▸ WORK TASK
Would you go through the records below and copy each line with the string "Phone"?

- Opening Delimiter -

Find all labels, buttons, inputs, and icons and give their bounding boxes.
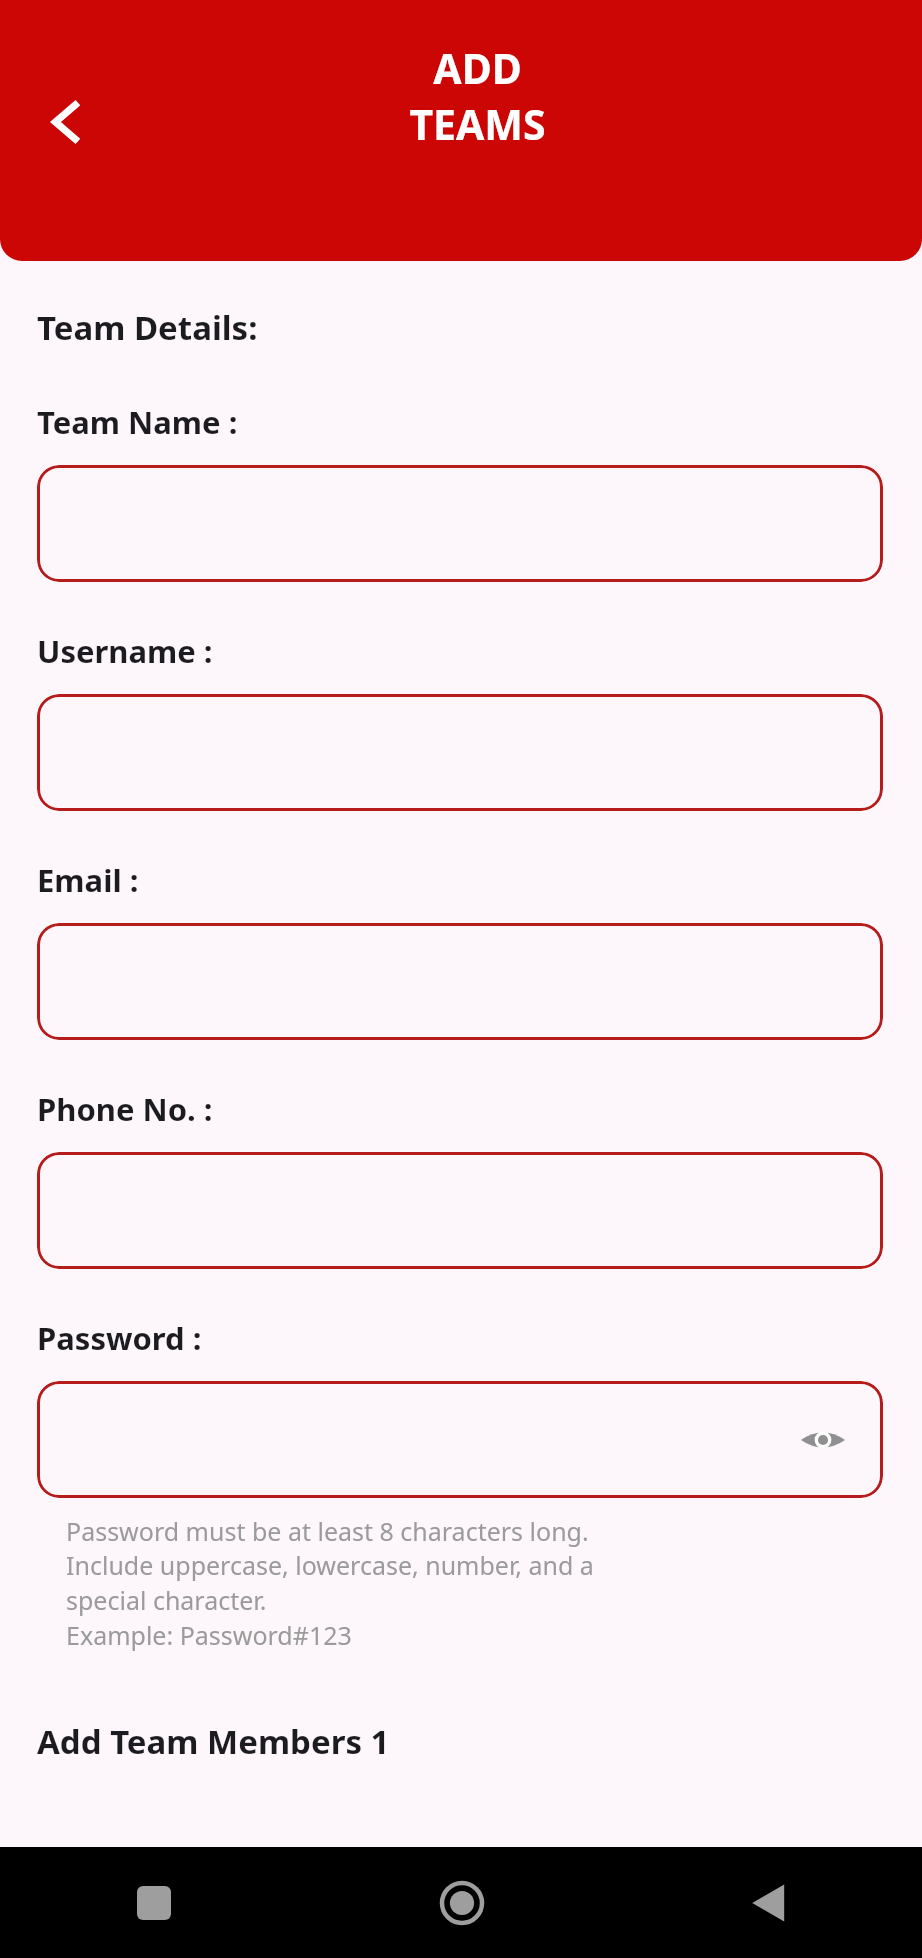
staticText: ADD TEAMS [409,40,546,152]
staticText: Team Details: [37,305,258,350]
button[interactable]: Back [22,78,110,166]
staticText: Team Name : [37,401,238,443]
button[interactable] [37,923,883,1040]
staticText: Password must be at least 8 characters l… [66,1514,594,1653]
button[interactable] [37,465,883,582]
button[interactable] [37,694,883,811]
staticText: Email : [37,859,139,901]
staticText: Add Team Members 1 [37,1719,390,1764]
staticText: Phone No. : [37,1088,213,1130]
button[interactable]: Show password [795,1412,851,1468]
button[interactable]: Show password [37,1381,883,1498]
staticText: Username : [37,630,213,672]
button[interactable]: Recent apps [0,1847,308,1958]
staticText: Password : [37,1317,202,1359]
button[interactable] [37,1152,883,1269]
button[interactable]: Home [308,1847,615,1958]
button[interactable]: Back [615,1847,922,1958]
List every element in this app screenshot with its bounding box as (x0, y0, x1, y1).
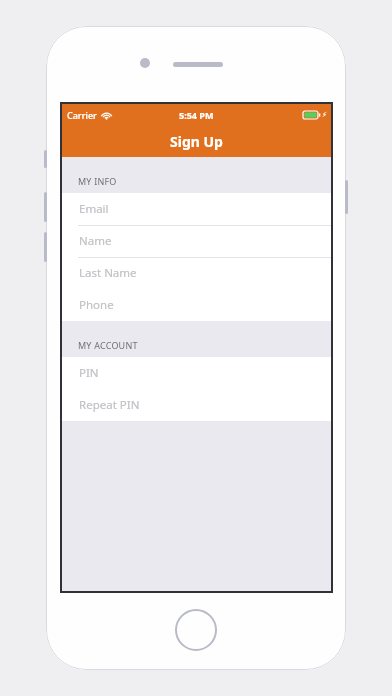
staticText: Email (79, 201, 109, 217)
button[interactable]: PIN (62, 357, 331, 389)
staticText: ⚡ (322, 111, 327, 119)
staticText: Carrier (67, 109, 97, 121)
staticText: PIN (79, 365, 99, 381)
staticText: Last Name (79, 265, 137, 281)
staticText: 5:54 PM (179, 109, 214, 121)
button[interactable]: Last Name (62, 257, 331, 289)
staticText: Repeat PIN (79, 397, 140, 413)
staticText: Phone (79, 297, 114, 313)
staticText: MY INFO (78, 175, 117, 187)
button[interactable]: Name (62, 225, 331, 257)
staticText: Name (79, 233, 112, 249)
staticText: Sign Up (170, 132, 223, 151)
staticText: MY ACCOUNT (78, 339, 138, 351)
button[interactable]: Phone (62, 289, 331, 321)
button[interactable]: Repeat PIN (62, 389, 331, 421)
button[interactable]: Email (62, 193, 331, 225)
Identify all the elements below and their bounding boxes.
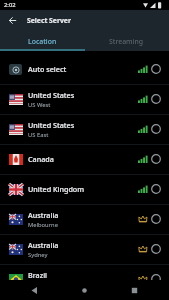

- Closing Delimiter -

▸ OUTPUT
staticText: Phone No. : [37,1088,213,1130]
staticText: Phone (79, 297, 114, 313)
button[interactable]: Phone (62, 289, 331, 321)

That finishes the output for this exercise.